Тимохин прервал перебранку дежурного офицера с машинисткой штаба:
– Давайте, воркуйте дальше без меня, а я к комбату!
Екатерина спросила:
– Так мне ждать тебя?
– Тебе же Вадим русским языком сказал, в наряд я сегодня заступаю!
– А после наряда? Я терпеливая!
– Нет! Не ждать! Не приду!
– Ну, конечно, у тебя же роман с Ирой Люблиной?! Как же я забыла! И что вас, мужиков, все больше в медсанбат тянет? Ну, да ладно, иди своей дорогой и считай, пошутила я! Удачи!
– Спасибо!
Старший лейтенант прошел в торец коридора, вошел в приемную командира и начальника штаба. Без стука открыл дверь кабинета командира батальона подполковника Галаева:
– Разрешите войти, товарищ подполковник?
Командир части, сидящий за своим рабочим столом, ответил встречным вопросом:
– А ты разве еще не вошел? Проходи! Присаживайся.
Старший лейтенант устроился на старом скрипучем стуле напротив начальника штаба.
Впрочем, капитан Гломов тут же поднялся:
– Не буду вам мешать! Займусь более насущными делами, нежели беседой с потерявшим всякое понятие об элементарной субординации и офицерской порядочности товарищем Тимохиным.
Александр огрызнулся:
– На себя посмотри, начальник! И не тебе судить о моей порядочности!
Подполковник повысил голос:
– А ну, Тимохин, отставить балаган!
Галаев повернулся к начальнику штаба:
– Идите, Валерий Михайлович! Я разберусь с заместителем командира роты!
Уходя, Гломов бросил:
– Если это возможно по определению!
Проводив начальника штаба, комбат перевел взгляд на Тимохина:
– Что означает ваше поведение, товарищ старший лейтенант?
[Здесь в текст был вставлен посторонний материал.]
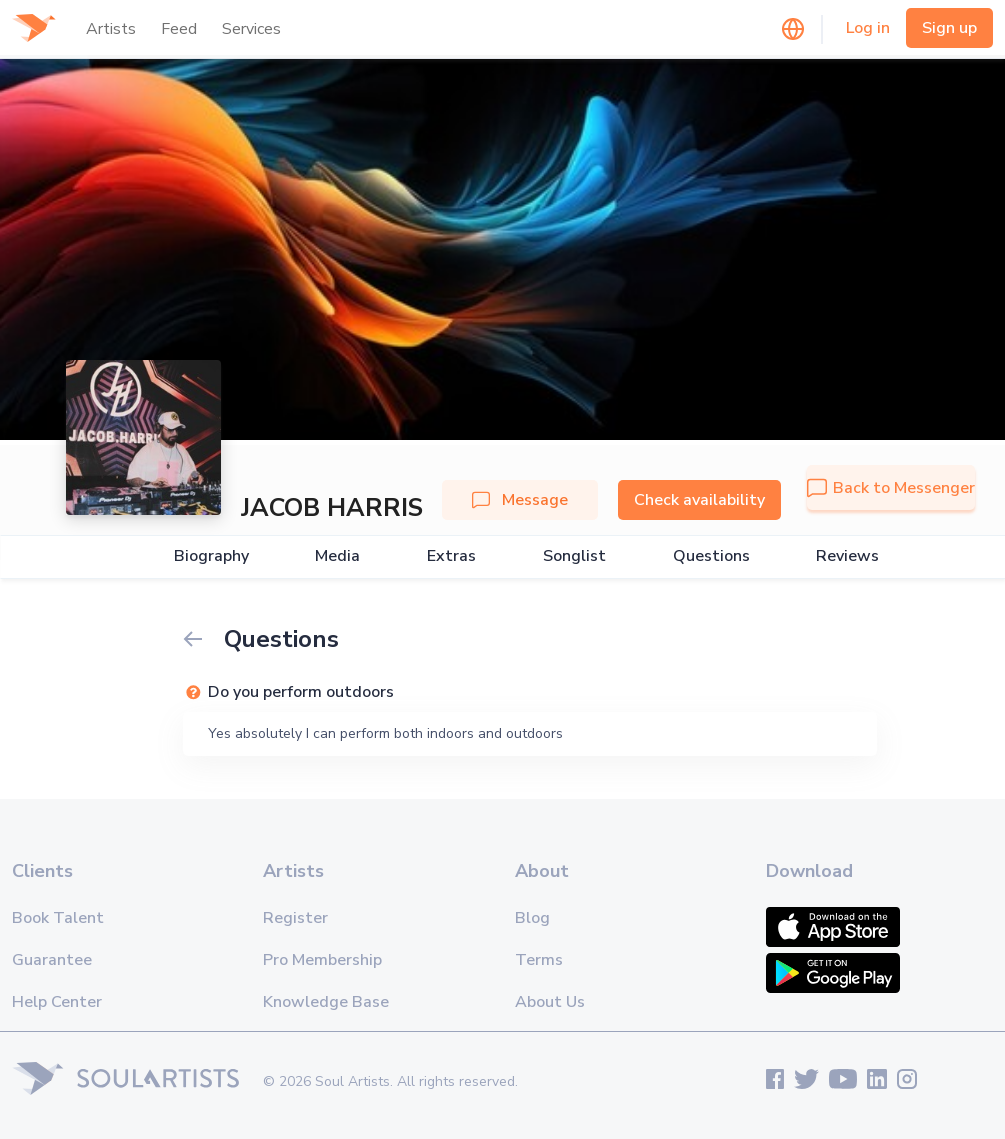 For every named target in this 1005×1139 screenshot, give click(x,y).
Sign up (949, 28)
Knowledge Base (326, 1002)
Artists (111, 29)
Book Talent (58, 918)
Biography (211, 556)
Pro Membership (322, 960)
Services (251, 29)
– А в чем, собственно, проблема, Марат Рустамович?
– Он еще спрашивает! А это что?
Комбат бросил на стол совещаний книгу нарядов:
– Не ты ли Гломова на сегодня в дежурные определил? Что за детские выходки, Саша? Ты же опытный, заслуженный, боевой офицер, а занимаешься... черт-те чем, мальчишеством каким-то!
– Ну, о том, что я боевой офицер, знаете в гарнизоне только вы один, а запись в книге – так это форма протеста против несправедливости, нарушения устава внутренней службы и дополняющих его инструкций.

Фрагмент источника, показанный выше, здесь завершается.